The GameStop-related market gyrations of “rapidly changing prices, high volatility, and significant trading volume of the meme stocks prompted larger-than-usual central clearing margin calls on broker-dealers,” Gensler says. “Some of those broker-dealers … chose to restrict additional buying activity by their customers in a variety of the meme stocks.”
The restrictions are causing market participants to wonder if broker-dealers “are adequately disclosing their policies and procedures around potential trading restrictions; whether margin requirements and other payment requirements are sufficient; and whether broker-dealers have appropriate tools to manage their liquidity and risk. I’ve asked staff to look at these issues carefully,” Gensler says.
The clearing and settlement issues point to potential system-wide risks, the SEC chair says.
Gensler highlighted areas of concern:
- “First, at least one firm didn’t have sufficient liquidity to meet margin calls and had to fundraise within hours to meet $1 billion-plus obligations, and several brokers chose to shut down customer access to trading. While these liquidity challenges faced by brokers didn’t cascade to the rest of the economy, they did, unfortunately, affect many investors’ ability to trade.”
- “Second, several hedge funds lost significant money during these events. Though it doesn’t appear to have triggered broader market events, at least one fund had to raise funds rapidly to cover losses.”
- “Third, issues of concentration, whether among market makers or brokers at the clearinghouse, may increase potential system-wide risks, should any single incumbent with significant size or market share fail.”
Gensler gave indications of interest in areas of potential reform:
- Gamification and User Experience: “Mobile apps have done a lot to expand access to capital. Many of these features encourage investors to trade more. … It’s in this context that I’ve asked staff to prepare a request for public input for consideration on these issues. … Many of our regulations were largely written before these recent technologies and communication practices became prevalent. I think we need to evaluate our rules, and we may find that we need to freshen up our rule set.”

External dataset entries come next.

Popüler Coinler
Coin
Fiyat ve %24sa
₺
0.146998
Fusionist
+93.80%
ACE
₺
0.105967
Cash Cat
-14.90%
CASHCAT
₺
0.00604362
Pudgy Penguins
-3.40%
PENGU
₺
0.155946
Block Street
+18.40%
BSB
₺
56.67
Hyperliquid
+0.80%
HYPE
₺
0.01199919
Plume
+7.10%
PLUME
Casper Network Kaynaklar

- Payment for Order Flow: “In the last few years, most retail broker-dealers have stopped charging fees for trades. Instead, some make money through other … payment for order flow. … This brings to mind a number of questions: Do broker-dealers have inherent conflicts of interest? … What are the policy implications with regard to the data aggregated by the purchasers of order flow? … Finally, it’s interesting to note that neither the United Kingdom nor Canada permits broker-dealers to route retail orders to off-exchange market makers in return for payments.”
- Equity Market Structure Segmentation: “In essence, does this segmentation and related sector concentration best promote fair, orderly, and efficient markets? … Market concentration can also lead to fragility, deter healthy competition, and limit innovation. I’ve asked staff to look closely at these issues to determine which policy approaches may be merited.”

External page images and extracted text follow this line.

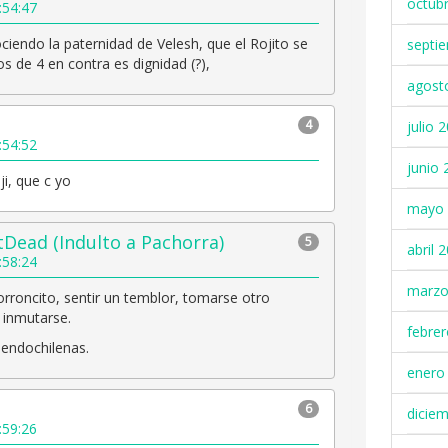
octub
:54:47
endo la paternidad de Velesh, que el Rojito se
septi
 de 4 en contra es dignidad (?),
agost
4
julio 
:54:52
junio 
ji, que c yo
mayo 
Dead (Indulto a Pachorra)
5
abril 
:58:24
marzo
roncito, sentir un temblor, tomarse otro
n inmutarse.
febre
endochilenas.
enero
6
dicie
:59:26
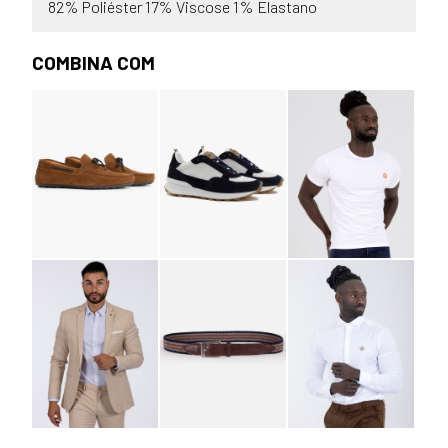
82% Poliéster 17% Viscose 1% Elastano
COMBINA COM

- Short Selling, Market Transparency & the Archegos Capital Management situation: “At the core of that story was Archegos’ use of total return swaps based on underlying stocks, and significant exposure that the prime brokers had to the family office. … Among other things, I’ve asked staff to consider recommendations for the Commission about whether to include total return swaps and other security-based swaps under new disclosure requirements and if so how.”
- Social Media’s Impact on Pricing: “Developments in machine learning, data analytics, and natural language processing have allowed sophisticated investors to monitor various forms of public communication to see relationships between words and prices. … With that comes the risk that nefarious actors may try to send signals to manipulate the market. This is an area for which we will continue to deepen our understanding, resources, and capabilities.”